The rebounding Macau gaming market shows no signs of slowing down. That’s the news from analysts at several major brokerage firms, agreeing that year-over-year gross gaming revenue (GGR) in the Chinese casino enclave will increase by 18-20 percent in November, once final monthly numbers are tabulated.
Based on figures collected in the month’s early weeks, Japanese brokerage Nomura estimated year-over-year growth of “roughly 20 percent” for November, estimating that the total would come to about $2.8 billion by month’s end.
Casinos were on pace to take in a bit more than that before the Monday note was written, but the fact that the remaining days in the month were weekdays suggested that the daily average might dip a bit.
Macau Rebound Continues
A similar estimate was made on Tuesday by analysts at Sanford C. Bernstein. They made a slightly more conservative projection, but one that was largely in line with Nomura’s numbers.
“We estimate November GGR to a range of [$2.76 billion] and [$2.78 billion], an estimated year-on-year increase in November of plus 18 percent to plus 19 percent,” the Bernstein analysts wrote. The brokerage said that both mass market and VIP revenue would be up double digits compared to the same month last year.
The strong growth continues a trend that has been ongoing for more than a year now. The city’s gaming sector has enjoyed 15 straight months of growth, an impressive rebound from the three years of declines following a corruption crackdown from the Chinese government in Beijing.
That means that 2017 will be the first year in which Macau’s casinos will enjoy GGR growth since 2013. Earlier this month, Macau Secretary for Economy Lionel Leong projected that 2017 revenues would be better than in 2016, and that double-digit growth would likely continue in the months to come.
Long-Term Growth Visions
Tuesday also saw the release of a note from Fitch Ratings in which the firm said that they are maintaining “a positive long-term outlook” for Macau.
Fitch noted that it saw potential for further growth of the mass-market segment in the Asia-Pacific region, saying that while competition for middle class gamblers was increasing, so was spending among Chinese citizens. The note said that Chinese tourism would be a major driver of gaming revenues throughout Southeast Asia, including in Macau.
Those trends led Fitch to predict that 2018 would be a second consecutive growth year for the territory.

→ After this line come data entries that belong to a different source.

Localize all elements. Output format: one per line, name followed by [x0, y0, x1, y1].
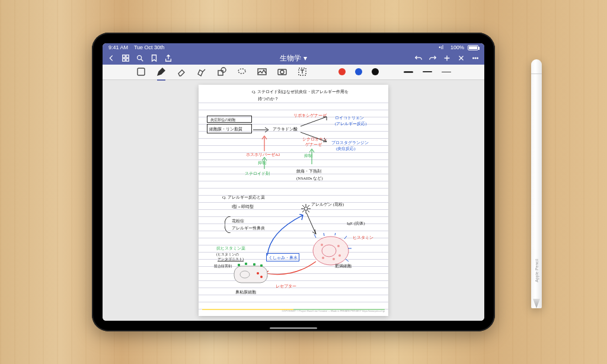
note-antihist3: アンタゴニスト)	[218, 256, 244, 263]
note-leukotriene2: (アレルギー反応)	[335, 120, 367, 127]
color-red[interactable]	[338, 68, 346, 75]
note-nsaid2: (NSAIDs など)	[296, 175, 323, 182]
svg-rect-28	[253, 263, 255, 266]
svg-point-31	[260, 276, 263, 278]
svg-point-19	[321, 244, 323, 246]
note-q2: Q. アレルギー反応と薬	[222, 194, 265, 201]
tool-camera[interactable]	[277, 66, 287, 77]
svg-rect-26	[238, 264, 240, 266]
svg-rect-2	[123, 59, 125, 61]
svg-point-11	[238, 69, 245, 74]
status-time: 9:41 AM	[108, 44, 128, 50]
bookmark-icon[interactable]	[150, 54, 158, 62]
svg-point-21	[338, 254, 341, 257]
svg-rect-29	[260, 264, 263, 267]
canvas-area[interactable]: Q. ステロイド剤はなぜ抗炎症・抗アレルギー作用を 持つのか？ 炎症部位の細胞 …	[103, 80, 484, 321]
undo-icon[interactable]	[414, 54, 423, 62]
battery-icon	[468, 45, 478, 50]
pencil-label: Apple Pencil	[535, 259, 539, 282]
note-nsaid1: 鎮痛・下熱剤	[296, 168, 321, 175]
color-black[interactable]	[372, 68, 379, 75]
tool-image[interactable]	[257, 66, 267, 77]
tool-lasso[interactable]	[237, 66, 247, 77]
note-box-small: 炎症部位の細胞	[210, 116, 235, 123]
ipad-screen: 9:41 AM Tue Oct 30th •ıl 100%	[103, 43, 484, 321]
bracket	[225, 216, 232, 233]
color-blue[interactable]	[355, 68, 362, 75]
note-type1: Ⅰ型 = 即時型	[232, 203, 254, 210]
svg-rect-27	[245, 263, 247, 265]
svg-point-5	[473, 58, 474, 59]
nasal-cell-drawing	[232, 263, 270, 286]
svg-point-10	[221, 68, 226, 72]
svg-point-16	[304, 207, 308, 210]
battery-percent: 100%	[451, 44, 464, 50]
status-date: Tue Oct 30th	[134, 44, 165, 50]
note-hayfever: 花粉症	[232, 218, 244, 225]
svg-rect-24	[234, 266, 267, 283]
note-arachidonic: アラキドン酸	[273, 126, 298, 133]
svg-point-30	[257, 272, 259, 274]
svg-point-17	[313, 237, 349, 265]
status-bar: 9:41 AM Tue Oct 30th •ıl 100%	[103, 43, 484, 52]
note-q1-line2: 持つのか？	[258, 95, 279, 103]
back-icon[interactable]	[107, 54, 116, 62]
tool-default[interactable]	[136, 66, 146, 77]
note-box-label: 細胞膜・リン脂質	[209, 126, 242, 133]
stroke-medium[interactable]	[423, 71, 432, 72]
svg-point-20	[337, 245, 340, 247]
note-allergen: アレルゲン (花粉)	[311, 201, 344, 208]
ipad-frame: 9:41 AM Tue Oct 30th •ıl 100%	[92, 33, 495, 331]
note-prosta2: (炎症反応)	[336, 145, 356, 152]
tool-pen[interactable]	[156, 66, 167, 77]
svg-point-14	[280, 71, 284, 74]
svg-point-6	[475, 58, 476, 59]
signal-icon: •ıl	[439, 44, 443, 50]
tool-eraser[interactable]	[176, 66, 187, 77]
note-competitive: 競合阻害剤	[214, 263, 232, 270]
apple-pencil: Apple Pencil	[531, 59, 542, 308]
note-nasal: 鼻粘膜細胞	[235, 289, 256, 296]
note-steroid: ステロイド剤	[245, 170, 270, 177]
footer-text: COPYRIGHT © Project Hand Line Creative —…	[282, 308, 385, 315]
nav-bar: 生物学 ▾	[103, 52, 484, 65]
note-receptor: レセプター	[276, 283, 296, 290]
stroke-thin[interactable]	[442, 72, 451, 72]
svg-rect-8	[138, 68, 145, 75]
note-sneeze: くしゃみ・鼻水	[269, 254, 298, 261]
document-title[interactable]: 生物学 ▾	[178, 53, 408, 63]
svg-rect-1	[126, 55, 129, 58]
search-icon[interactable]	[136, 54, 144, 62]
note-page[interactable]: Q. ステロイド剤はなぜ抗炎症・抗アレルギー作用を 持つのか？ 炎症部位の細胞 …	[199, 85, 388, 316]
grid-icon[interactable]	[122, 54, 130, 62]
note-q1-line1: Q. ステロイド剤はなぜ抗炎症・抗アレルギー作用を	[252, 88, 349, 95]
tool-shapes[interactable]	[216, 66, 227, 77]
note-mastcell: 肥満細胞	[335, 263, 352, 270]
add-icon[interactable]	[443, 54, 451, 62]
svg-point-7	[477, 58, 478, 59]
svg-point-23	[333, 258, 335, 260]
more-icon[interactable]	[471, 54, 480, 62]
svg-point-22	[322, 257, 324, 259]
tool-highlighter[interactable]	[196, 66, 207, 77]
note-ige: IgE (抗体)	[347, 220, 365, 227]
redo-icon[interactable]	[429, 54, 437, 62]
svg-rect-3	[126, 59, 129, 61]
tool-bar	[103, 65, 484, 80]
svg-rect-0	[123, 55, 125, 58]
svg-rect-9	[218, 71, 223, 75]
share-icon[interactable]	[164, 54, 172, 62]
note-histamine: ヒスタミン	[353, 234, 373, 241]
close-draw-icon[interactable]	[457, 54, 465, 62]
svg-point-4	[138, 56, 142, 60]
stroke-thick[interactable]	[404, 71, 413, 73]
tool-text[interactable]	[297, 66, 308, 77]
note-rhinitis: アレルギー性鼻炎	[232, 225, 265, 232]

According to the company’s analysts, they expect Macau to enjoy “high-single-digit” growth next year, mostly on the back of mass market gamblers.
Fitch did say that the fact that many Macau operators have debt that lasts past their concession periods, all of which end in 2020 or 2022, is a risk. However, with license renewal details set to be released sometime next year, it’s unlikely that this will cause any unexpected issues for debt issuers or the operators themselves.